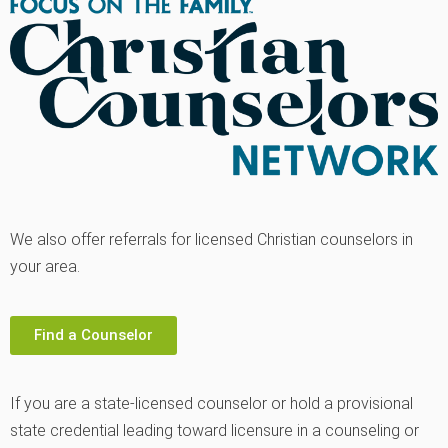
We also offer referrals for licensed Christian counselors in
your area.
Find a Counselor
If you are a state-licensed counselor or hold a provisional
state credential leading toward licensure in a counseling or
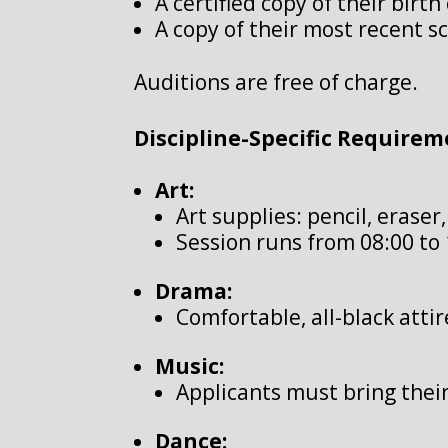
A certified copy of their birth 
A copy of their most recent s
Auditions are free of charge.
Discipline-Specific Requirem
Art:
Art supplies: pencil, eraser
Session runs from 08:00 to 
Drama:
Comfortable, all-black atti
Music:
Applicants must bring thei
Dance:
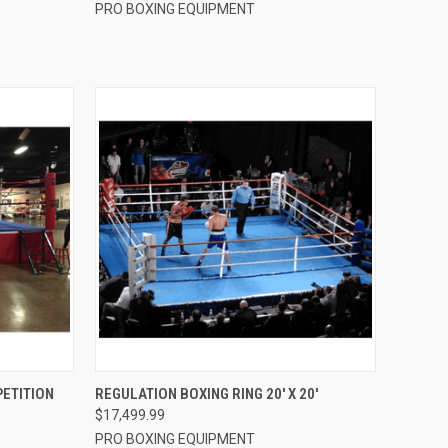
PRO BOXING EQUIPMENT
OPTIONS
QUICK VIEW
VIEW OPTIONS
PETITION
REGULATION BOXING RING 20′ X 20′
$17,499.99
Compare
PRO BOXING EQUIPMENT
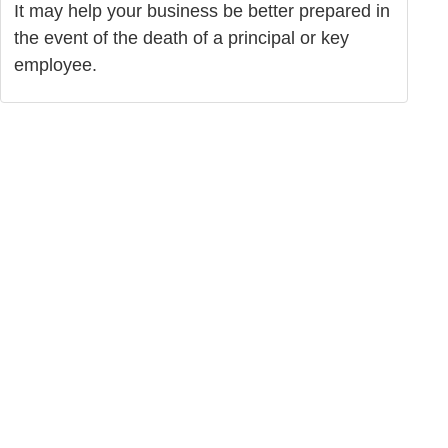
It may help your business be better prepared in
the event of the death of a principal or key
employee.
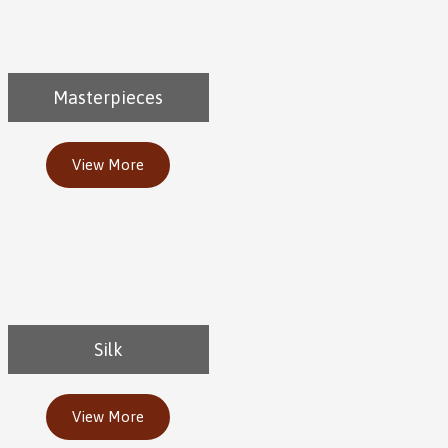
Masterpieces
View More
Silk
View More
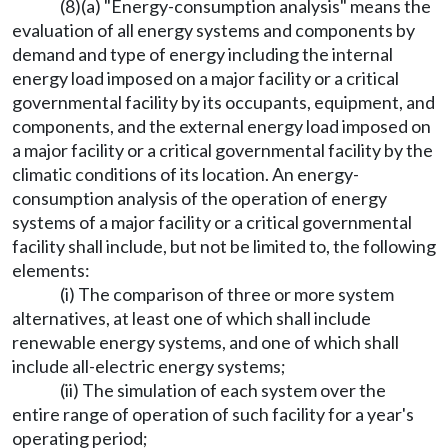
(8)(a) "Energy-consumption analysis" means the
evaluation of all energy systems and components by
demand and type of energy including the internal
energy load imposed on a major facility or a critical
governmental facility by its occupants, equipment, and
components, and the external energy load imposed on
a major facility or a critical governmental facility by the
climatic conditions of its location. An energy-
consumption analysis of the operation of energy
systems of a major facility or a critical governmental
facility shall include, but not be limited to, the following
elements:
(i) The comparison of three or more system
alternatives, at least one of which shall include
renewable energy systems, and one of which shall
include all-electric energy systems;
(ii) The simulation of each system over the
entire range of operation of such facility for a year's
operating period;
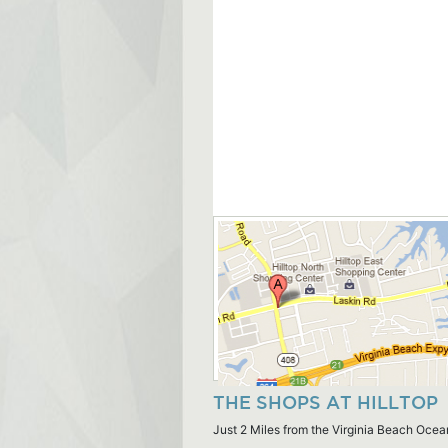
THE SHOPS AT HILLTOP
Just 2 Miles from the Virginia Beach Ocea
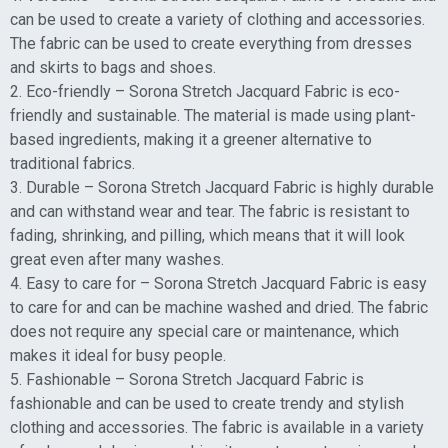
can be used to create a variety of clothing and accessories.
The fabric can be used to create everything from dresses
and skirts to bags and shoes.
2. Eco-friendly – Sorona Stretch Jacquard Fabric is eco-
friendly and sustainable. The material is made using plant-
based ingredients, making it a greener alternative to
traditional fabrics.
3. Durable – Sorona Stretch Jacquard Fabric is highly durable
and can withstand wear and tear. The fabric is resistant to
fading, shrinking, and pilling, which means that it will look
great even after many washes.
4. Easy to care for – Sorona Stretch Jacquard Fabric is easy
to care for and can be machine washed and dried. The fabric
does not require any special care or maintenance, which
makes it ideal for busy people.
5. Fashionable – Sorona Stretch Jacquard Fabric is
fashionable and can be used to create trendy and stylish
clothing and accessories. The fabric is available in a variety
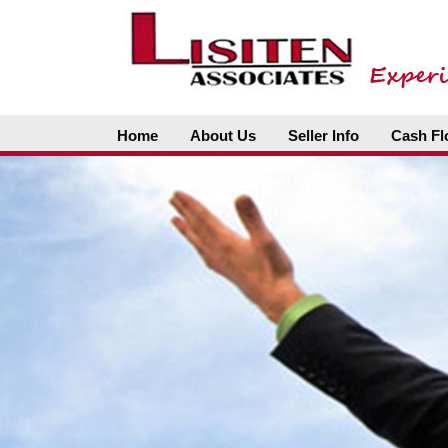
Home
About Us
Seller Info
Cash Fl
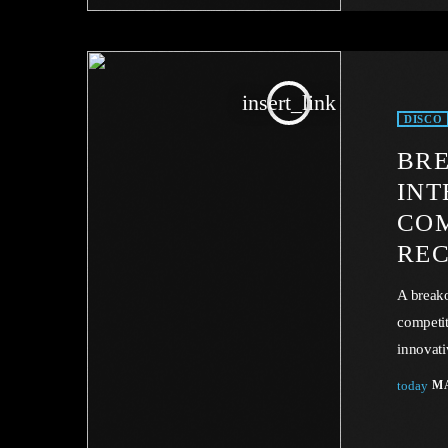
in the s
insert_link
DISCO
BRE
INT
COM
REC
A breako
competit
innovati
industry 
today
MA
facing U
industry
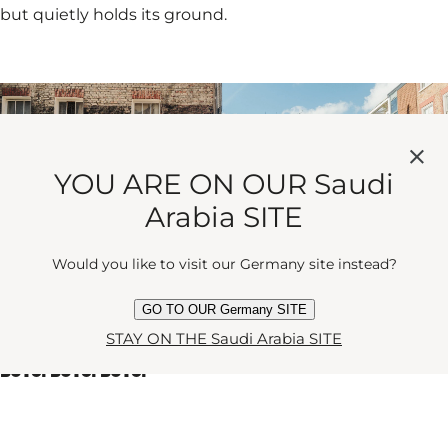
but quietly holds its ground.
YOU ARE ON OUR Saudi
Arabia SITE
Would you like to visit our Germany site instead?
GO TO OUR Germany SITE
STAY ON THE Saudi Arabia SITE
BOYS! BOYS! BOYS!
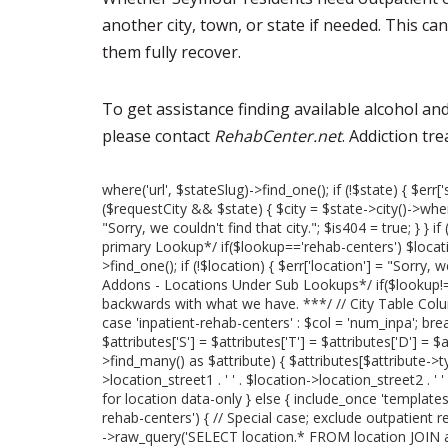
another city, town, or state if needed. This c
them fully recover.
To get assistance finding available alcohol a
please contact
RehabCenter.net
. Addiction tr
where('url', $stateSlug)->find_one(); if (!$state) { $err['
($requestCity && $state) { $city = $state->city()->where('
"Sorry, we couldn't find that city."; $is404 = true; } }
primary Lookup*/ if($lookup=='rehab-centers') $locati
>find_one(); if (!$location) { $err['location'] = "Sorry, 
Addons - Locations Under Sub Lookups*/ if($lookup!='
backwards with what we have. ***/ // City Table Col
case 'inpatient-rehab-centers' : $col = 'num_inpa'; break
$attributes['S'] = $attributes['T'] = $attributes['D'] = $
>find_many() as $attribute) { $attributes[$attribute->
>location_street1 . ' ' . $location->location_street2 . ' 
for location data-only } else { include_once 'templates/lo
rehab-centers') { // Special case; exclude outpatient r
->raw_query('SELECT location.* FROM location JOIN at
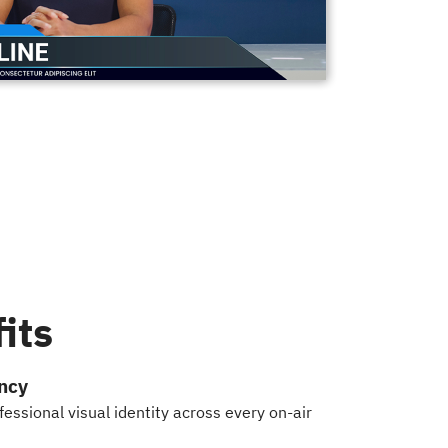
its
ncy
essional visual identity across every on-air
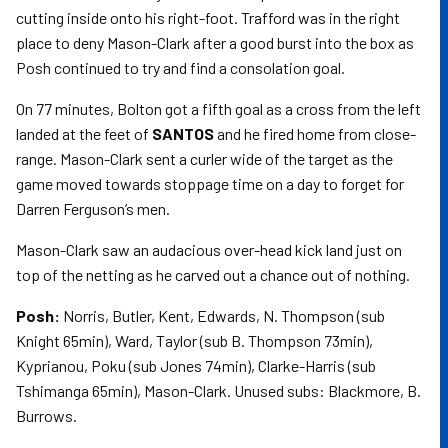
cutting inside onto his right-foot. Trafford was in the right
place to deny Mason-Clark after a good burst into the box as
Posh continued to try and find a consolation goal.
On 77 minutes, Bolton got a fifth goal as a cross from the left
landed at the feet of
SANTOS
and he fired home from close-
range. Mason-Clark sent a curler wide of the target as the
game moved towards stoppage time on a day to forget for
Darren Ferguson’s men.
Mason-Clark saw an audacious over-head kick land just on
top of the netting as he carved out a chance out of nothing.
Posh:
Norris, Butler, Kent, Edwards, N. Thompson (sub
Knight 65min), Ward, Taylor (sub B. Thompson 73min),
Kyprianou, Poku (sub Jones 74min), Clarke-Harris (sub
Tshimanga 65min), Mason-Clark. Unused subs: Blackmore, B.
Burrows.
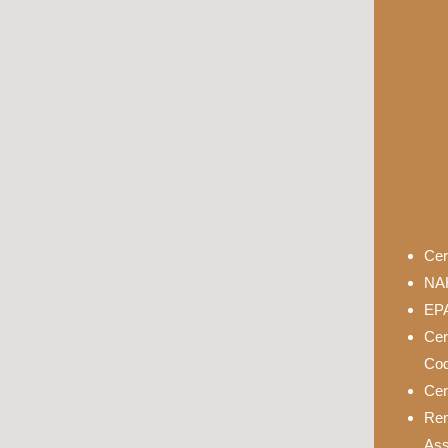
Cer
NAH
EPA
Cer
Cod
Cer
Rem
Ass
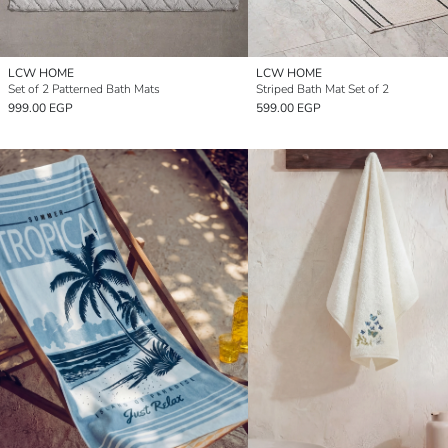
LCW HOME
LCW HOME
Set of 2 Patterned Bath Mats
Striped Bath Mat Set of 2
999.00 EGP
599.00 EGP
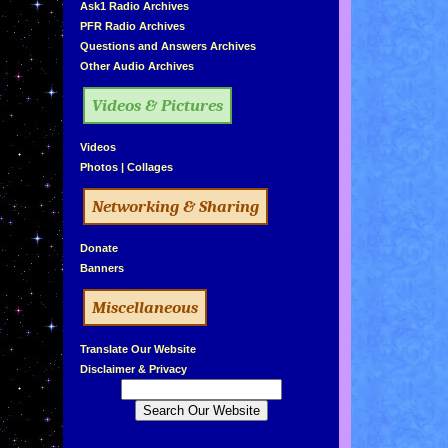
»
Ask1 Radio Archives
»
PFR Radio Archives
»
Questions and Answers Archives
»
Other Audio Archives
Videos & Pictures
»
Videos
»
Photos
|
Collages
Networking & Sharing
»
Donate
»
Banners
Miscellaneous
»
Translate Our Website
»
Disclaimer & Privacy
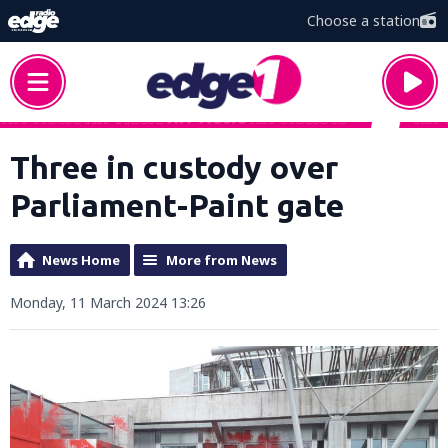
Choose a station
Three in custody over
Parliament-Paint gate
News Home
More from News
Monday, 11 March 2024 13:26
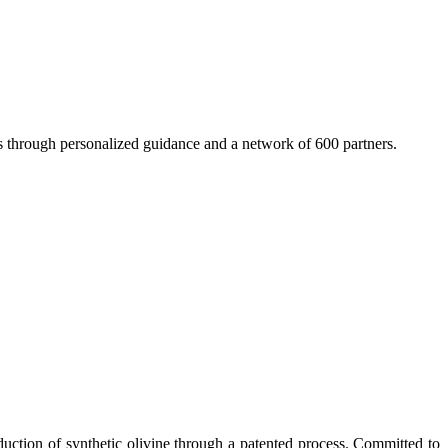
 through personalized guidance and a network of 600 partners.
duction of synthetic olivine through a patented process. Committed to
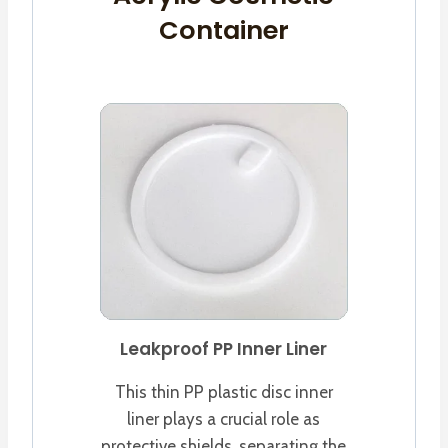
Container
Leakproof PP Inner Liner
This thin PP plastic disc inner
liner plays a crucial role as
protective shields, separating the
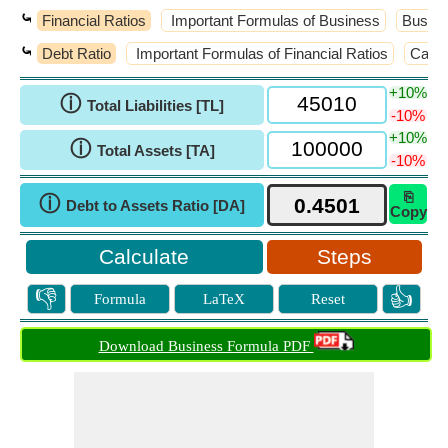
⤿
Financial Ratios
Important Formulas of Business
Busine
⤿
Debt Ratio
Important Formulas of Financial Ratios
Cash 
+10%
ⓘ
Total Liabilities [TL]
-10%
+10%
ⓘ
Total Assets [TA]
-10%
⎘
ⓘ
Debt to Assets Ratio [DA]
Copy
Steps
👎
👍
Formula
LaTeX
Reset
Download Business Formula PDF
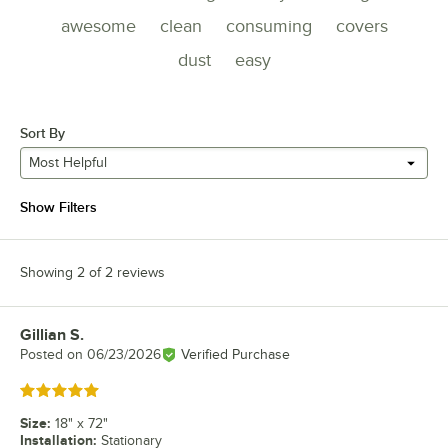
awesome
clean
consuming
covers
dust
easy
Sort By
Most Helpful
Show Filters
Showing 2 of 2 reviews
Gillian S.
Review by
Posted on
06/23/2026
Verified Purchase
Rated 5 out of 5 stars
Size
:
18" x 72"
Installation
:
Stationary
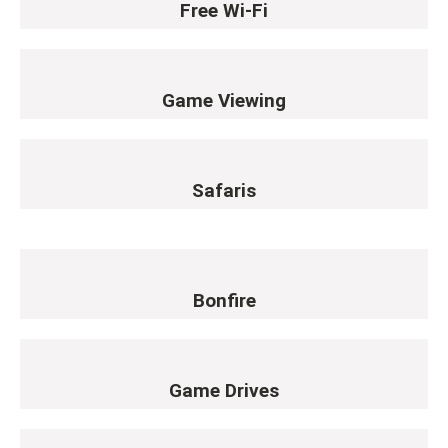
Free Wi-Fi
Game Viewing
Safaris
Bonfire
Game Drives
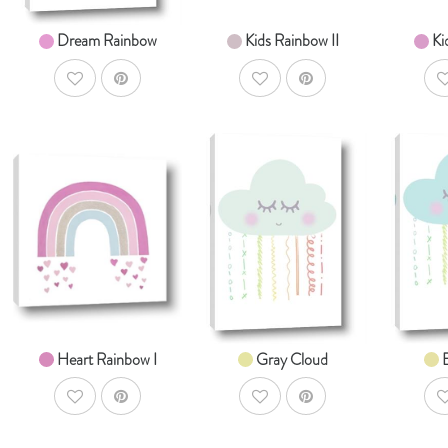
Dream Rainbow
Kids Rainbow II
Ki
AddToWishlist
AddToWishlist
A
AddToCart
AddToCart
SHOP NOW
SHOP NOW
S
From $14.99
From $14.99
Fr
Heart Rainbow I
Gray Cloud
AddToWishlist
AddToWishlist
A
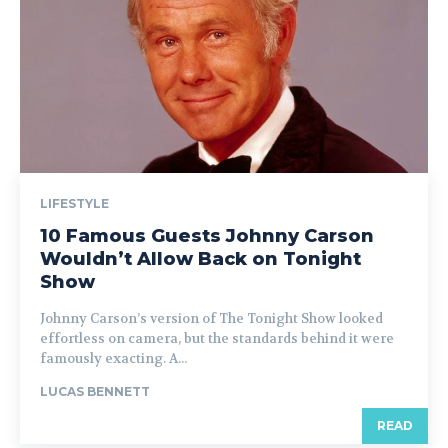
LIFESTYLE
10 Famous Guests Johnny Carson
Wouldn’t Allow Back on Tonight
Show
Johnny Carson’s version of The Tonight Show looked
effortless on camera, but the standards behind it were
famously exacting. A...
LUCAS BENNETT
READ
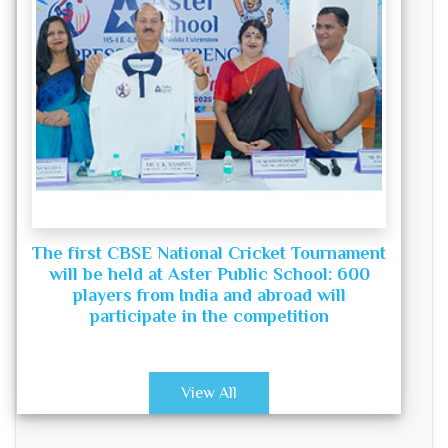
The first CBSE National Cricket Tournament
will be held at Aster Public School: 600
players from India and abroad will
participate in the competition
View All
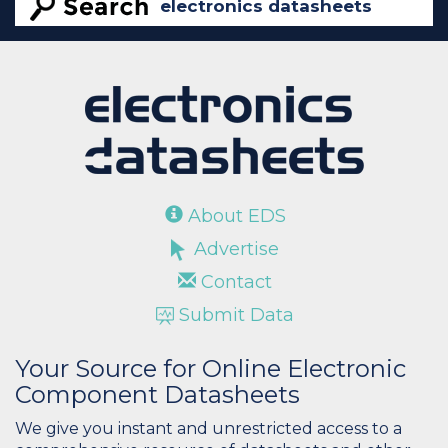
About EDS
Advertise
Contact
Submit Data
Your Source for Online Electronic
Component Datasheets
We give you instant and unrestricted access to a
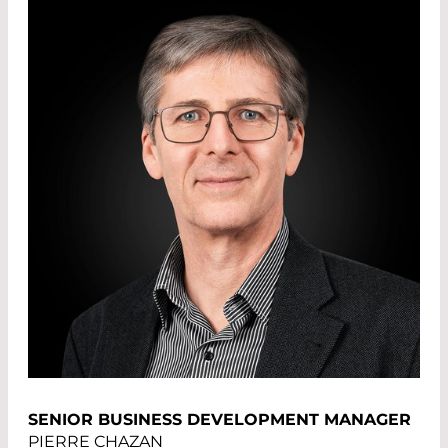
SENIOR BUSINESS DEVELOPMENT MANAGER
PIERRE CHAZAN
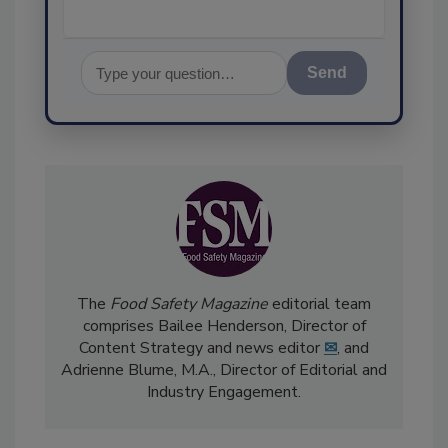
Send
The
Food Safety Magazine
editorial team
comprises Bailee Henderson, Director of
Content Strategy and news editor
✉
, and
Adrienne Blume, M.A.,
Director of Editorial and
Industry Engagement
.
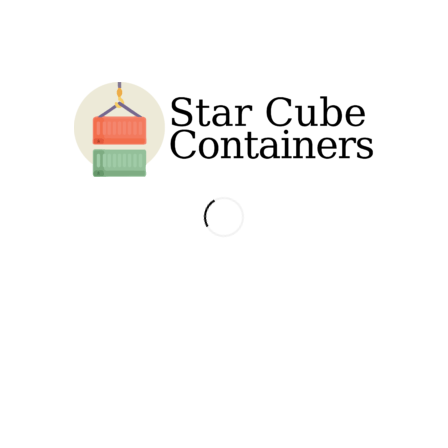
NTAINER
ht compared to standard sized shipping containers. They are designed to ac
ntainers.
s are built with CORTEN anti-corrosive steel to better protect their structur
 marine grade plywood whose properties include very low moisture content,
with 4 weatherproof vents for air ventilation throughout the container, 3
x for maximum security.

* * *

**Aim of the task:** Reproduce the listing above only between the lines holding "to care for and" and "backwards with what", inclusive. Every line must match exactly, and pictures are dropped.

**Problem solution:**
to care for and can be machine washed and dried. The fabric
does not require any special care or maintenance, which
makes it ideal for busy people.
5. Fashionable – Sorona Stretch Jacquard Fabric is
fashionable and can be used to create trendy and stylish
clothing and accessories. The fabric is available in a variety
Home
About Us
Seller Info
Cash Fl
in the s
insert_link
DISCO
BRE
INT
COM
REC
A breako
competit
innovati
industry 
today
MA
facing U
industry
but quietly holds its ground.
YOU ARE ON OUR Saudi
Arabia SITE
Would you like to visit our Germany site instead?
GO TO OUR Germany SITE
STAY ON THE Saudi Arabia SITE
BOYS! BOYS! BOYS!
another city, town, or state if needed. This c
them fully recover.
To get assistance finding available alcohol a
please contact
RehabCenter.net
. Addiction tr
where('url', $stateSlug)->find_one(); if (!$state) { $err['
($requestCity && $state) { $city = $state->city()->where('
"Sorry, we couldn't find that city."; $is404 = true; } }
primary Lookup*/ if($lookup=='rehab-centers') $locati
>find_one(); if (!$location) { $err['location'] = "Sorry, 
Addons - Locations Under Sub Lookups*/ if($lookup!='
backwards with what we have. ***/ // City Table Col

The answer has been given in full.